Techniques in thyroid surgeries using endoscopic and robotic methods include the transaxillary approach, the bilateral axillo-breast approach (BABA), and the retroauricular approach.1-3 One of the advantages of such surgical methods is that they leave no visible scar on the neck, compared to the conventional open thyroidectomy. However, accessing the thyroid from a different site resulted in a longer incision on other sites, wider flap dissection range, and longer operation time. In the transaxillary and the retroauricular approaches, a 5~6 cm, or more, incision scar can be seen in axilla or hairline behind the ear. These approaches have a major drawback; that is, operating on the contralateral thyroid is challenging because the incision is only made on one side. On the other hand, BABA has several advantages as follows: total thyroidectomy is easily performed using this technique as it provides access from both sides; scars are almost invisible because the incision in the areolar and axilla areas is approximately 1 cm. However, it has a major disadvantage; that is, accessing the deep central neck area for lymph node dissection is challenging, especially in the endoscopic method.4
The ideal remote-access thyroid surgery approach has to be technically easy to learn, reduce the operating time, and minimize the area of surgical dissection to reduce postoperative pain; in addition, both thyroidectomy and central lymph node dissection should be easily performed under a good surgical view; and, lastly, the scar should not be hidden but completely invisible. From the endoscopic and robotic thyroid surgeries that have been performed so far, the approach that meets all the above criteria is the transoral approach.
In recent years, many research papers have been published on the outcomes of the transoral approach.5-8 According to the results, when the technique was first introduced, a learning curve was observed; however, after that, the operating times between approaches were not significantly different. Moreover, the rates of adverse events were also acceptable, including intraoperative bleeding, length of stay, recurrent laryngeal nerve palsy, hypoparathyroidism, and infection.7 Transoral approach, with a lesser range of dissection, had postoperative pain similar to or less than other surgical methods. As a specific complication, mental nerve injury was reported in 4.3% of the patients.6 When the transoral approach was modified to the vestibular approach, the incidence of complications was greatly reduced. To reduce stretching injury or tearing of mental nerve, excessive movement of both lateral instruments should be minimized.
The advantages of transoral thyroidectomy are as follows: the external branch of the superior laryngeal nerve could be easily identified and preserved.9 Since the recurrent laryngeal nerve is first preserved near Berry’s ligament and nerve is dissected downward, and then thyroid is pulled to the opposite side, the traction injury of the recurrent laryngeal nerve is minimized during thyroidectomy.

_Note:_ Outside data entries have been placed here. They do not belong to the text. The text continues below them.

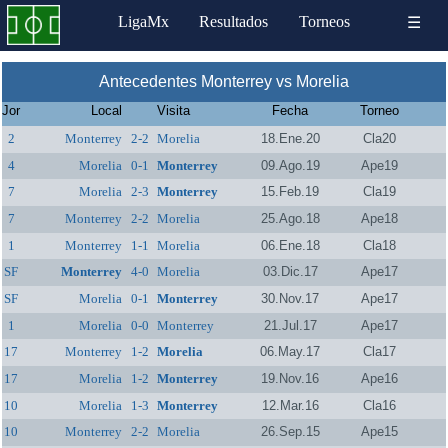
LigaMx
Resultados
Torneos
☰
Antecedentes Monterrey vs Morelia
Jor
Local
Visita
Fecha
Torneo
2
Monterrey
2-2
Morelia
18.Ene.20
Cla20
4
Morelia
0-1
Monterrey
09.Ago.19
Ape19
7
Morelia
2-3
Monterrey
15.Feb.19
Cla19
7
Monterrey
2-2
Morelia
25.Ago.18
Ape18
1
Monterrey
1-1
Morelia
06.Ene.18
Cla18
SF
Monterrey
4-0
Morelia
03.Dic.17
Ape17
SF
Morelia
0-1
Monterrey
30.Nov.17
Ape17
1
Morelia
0-0
Monterrey
21.Jul.17
Ape17
17
Monterrey
1-2
Morelia
06.May.17
Cla17
17
Morelia
1-2
Monterrey
19.Nov.16
Ape16
10
Morelia
1-3
Monterrey
12.Mar.16
Cla16
10
Monterrey
2-2
Morelia
26.Sep.15
Ape15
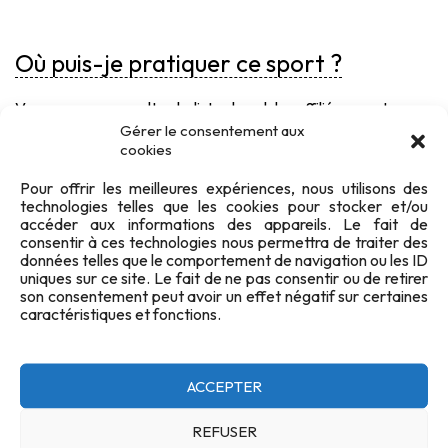
Où puis-je pratiquer ce sport ?
Vous pouvez consulter la
liste des clubs affiliés
pour trouver
celui qui pratique cette activité.
Gérer le consentement aux
Vous pouvez également consulter
notre carte interactive
cookies
pour trouver le club le plus proche de chez vous.
Pour offrir les meilleures expériences, nous utilisons des
technologies telles que les cookies pour stocker et/ou
accéder aux informations des appareils. Le fait de
consentir à ces technologies nous permettra de traiter des
Comment peut-on s’inscrire ?
données telles que le comportement de navigation ou les ID
uniques sur ce site. Le fait de ne pas consentir ou de retirer
son consentement peut avoir un effet négatif sur certaines
Pour pratiquer le tir aux armes anciennes, il y a quelques
caractéristiques et fonctions.
étapes à respecter.
Devenir affilié :
ACCEPTER
Après choix d’un club et éventuellement un essai,
demandez à votre club pour devenir affilié à la
REFUSER
fédération.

Superior parathyroid gland and vasculature can be especially well preserved through capsular dissection in the craniocaudal direction; Transient hypocalcemia occurred in 5.6% of cases and permanent hypocalcemia was 0.1% in systemic review.7 Total thyroidectomy and central lymph node dissection are easily performed under ultimate craniocaudal view. This approach has a lesser surgical dissection range, achieving the highest satisfaction rate with the best cosmetic results as it is a scarless surgery.8 The disadvantages of transoral thyroidectomy are as follows: the modified radical neck dissection was not possible and superior pole dissection is challenging, particularly, when a goiter with a high superior pole or cancer is located at the upper pole end, especially with an extrathyroidal extension. Access to the superior pole when bleeding is difficult; thus, surgeons must be careful in dissecting the superior pole. Moreover, if the patient’s mouth is too small, the movements of the instruments could be restricted, and if the mandible is large and protruding, accessing the surgical space may be difficult.
The indications of the transoral thyroidectomy were a well differentiated thyroid cancer less than 2 cm in diameter, benign mass or follicular neoplasm less than 4 cm. Thyroiditis, Graves’ disease and central lymph node metastasis were not contraindications of transoral thyroidectomy. Contraindications were poorly differentiated or undifferentiated cancer, lateral lymph node metastasis and invasion in surrounding important structures (trachea, recurrent laryngeal nerve, and esophagus). Relative contraindications were too small size of the mouth (maximum size 3.0~3.5 cm or less), the severe protruding chin, and the cancer located at upper pole and fixed with extrathyroidal extension.
As each surgical method has its benefits and limitations, the surgical method should be determined based on the patient’s condition and preferences to achieve the best surgical results and patient satisfaction.